Exercise objective: Return all of the data exactly, with nothing left out but the pictures.

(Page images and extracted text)
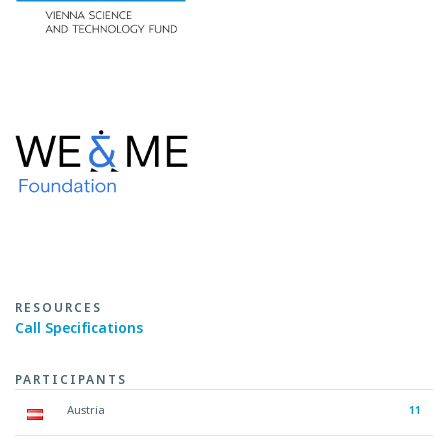
RESOURCES
Call Specifications
PARTICIPANTS
Austria
11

Result:
RESOURCES
Call Specifications
PARTICIPANTS
Austria
11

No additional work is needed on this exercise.